REPUBLIKA.CO.ID, JAKARTA — Mantan pengacara Bharada E dalam kasus Ferdy Sambo, Deolipa Yumara, melihat putusan kasasi Mahkamah Agung (MA) yang meringankan hukuman bagi Ferdy Sambo dan Putri Chandrawati dapat mengganggu rasa keadilan masyarakat, khususnya keluarga Brigadir Joshua.
Rasa keadilan itu dia lihat seolah sudah didapatkan pada pengadilan tingkat pertama, tapi kemudian kini diubah. “Ini cukup mengganggu rasa keadilan. Apalagi nanti keluarganya almarhum Joshua itu kan. Itu berat buat mereka,” ujar Deolipa lewat sambungan telepon, Selasa (8/8/2023).
Deolipa menyatakan, putusan tersebut mengganggu rasa keadilan terhadap kasus yang menyita banyak perhatian publik beberapa waktu lalu itu. Hal tersebut dia nilai akan dirasakan oleh pihak-pihak yang memang melihat putusan pada pengadilan negeri sudah adil.
“Kita bisa baca masyarakat waktu putusan pengadilan tingkat pertama itu merasa puas, merasa sudah memenuhi rasa keadilan. Tapi ketika kasasinya seumur hidup, kemudian turun separoh yang Putri. Itu mencederai rasa keadilan masyarakat,” jelas dia.

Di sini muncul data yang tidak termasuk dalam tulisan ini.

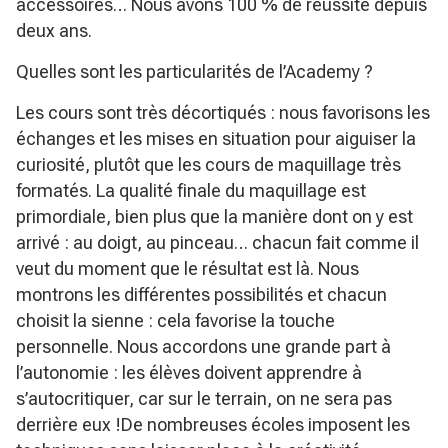
accessoires… Nous avons 100 % de réussite depuis
deux ans.
Quelles sont les particularités de l’Academy ?
Les cours sont très décortiqués : nous favorisons les
échanges et les mises en situation pour aiguiser la
curiosité, plutôt que les cours de maquillage très
formatés. La qualité finale du maquillage est
primordiale, bien plus que la manière dont on y est
arrivé : au doigt, au pinceau… chacun fait comme il
veut du moment que le résultat est là. Nous
montrons les différentes possibilités et chacun
choisit la sienne : cela favorise la touche
personnelle. Nous accordons une grande part à
l’autonomie : les élèves doivent apprendre à
s’autocritiquer, car sur le terrain, on ne sera pas
derrière eux !De nombreuses écoles imposent les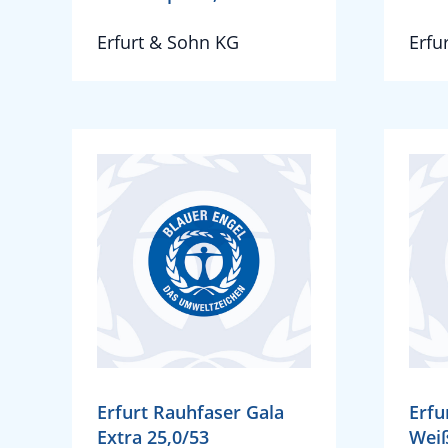
Erfurt & Sohn KG
Erfu
Erfurt Rauhfaser Gala
Erfu
Extra 25,0/53
Weiß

MA mengubah hukuman pidana mati terhadap terdakwa Ferdy Sambo menjadi penjara seumur hidup. Putusan tersebut, hasil kasasi yang diajukan jaksa penuntut umum (JPU) dan terdakwa terkait kasus pembunuhan berencana Brigadir Nofriansyah Yoshua Hutabarat (J).
Selain mengubah putusan mati terhadap mantan Kadiv Propam Polri itu, majelis agung juga mengubah hukuman terhadap tiga terdakwa lainnya. Sang istri, Putri Sambo, diringankan dari 20 tahun menjadi 10 tahun penjara.

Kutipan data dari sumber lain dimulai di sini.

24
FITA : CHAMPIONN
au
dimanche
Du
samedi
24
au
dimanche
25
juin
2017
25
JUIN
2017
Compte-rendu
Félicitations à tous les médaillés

Pejabat Humas MA Sobandi mengatakan, kasasi diputuskan pada Selasa (8/8/2023) di Jakarta. “Terhadap kasasi terdakwa Ferdy Sambo amar putusan kasasi: tolak kasasi penuntut umum dan terdakwa dengan perbaikan kualifikasi tindak pidana dan pidana yang dijatuhkan,” ujar Sobandi di Gedung MA, Jakarta, pada Selasa (8/8/2023).

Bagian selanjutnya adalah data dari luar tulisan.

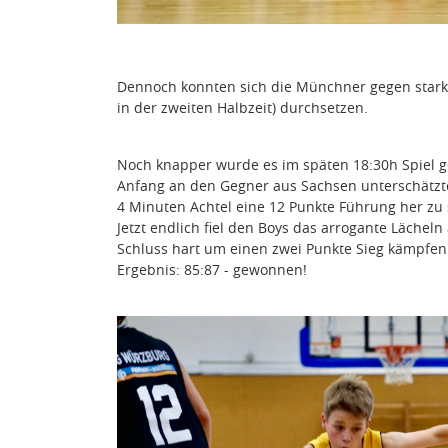
Dennoch konnten sich die Münchner gegen stark
in der zweiten Halbzeit) durchsetzen.
Noch knapper wurde es im späten 18:30h Spiel ge
Anfang an den Gegner aus Sachsen unterschätzten
4 Minuten Achtel eine 12 Punkte Führung her zu
Jetzt endlich fiel den Boys das arrogante Läche
Schluss hart um einen zwei Punkte Sieg kämpfen
Ergebnis: 85:87 - gewonnen!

Perbaikan kualifikasi tersebut berupa penegasan bahwa terdakwa Ferdy Sambo melakukan pembunuhan berencana bersama-sama. Menurut Sobandi, bahwa terdakwa Ferdy Sambo, tanpa hak telah melakukan tindakan yang berakibat pada sistem elektonik menjadi tidak bekerja sebagaimana mestinya, yang dilakukan secara bersama-sama. “Dengan hukuman pidana penjara seumur hidup,” demikian dalam putusan kasasi.
Sobandi mengatakan, kasasi tersebut diadili oleh lima hakim agung. Hakim Suhadi selaku ketua majelis kasasi, dan empat anggota lainnya, Hakim Suharto, Hakim Jupriyadi Hakim Desnayeti, dan Hakim Yohanes Priyatna.
Menurut Sobandi, pidana mati menjadi penjara seumur hidup dalam putusan kasasi tersebut tak bulat. Karena dikatakan dia, ada dua hakim yang menyatakan dissenting opinion atau menyakan berbeda pendapat.
“P1 dan P3 dissenting opinion,” ujar Sobandi melanjutkan.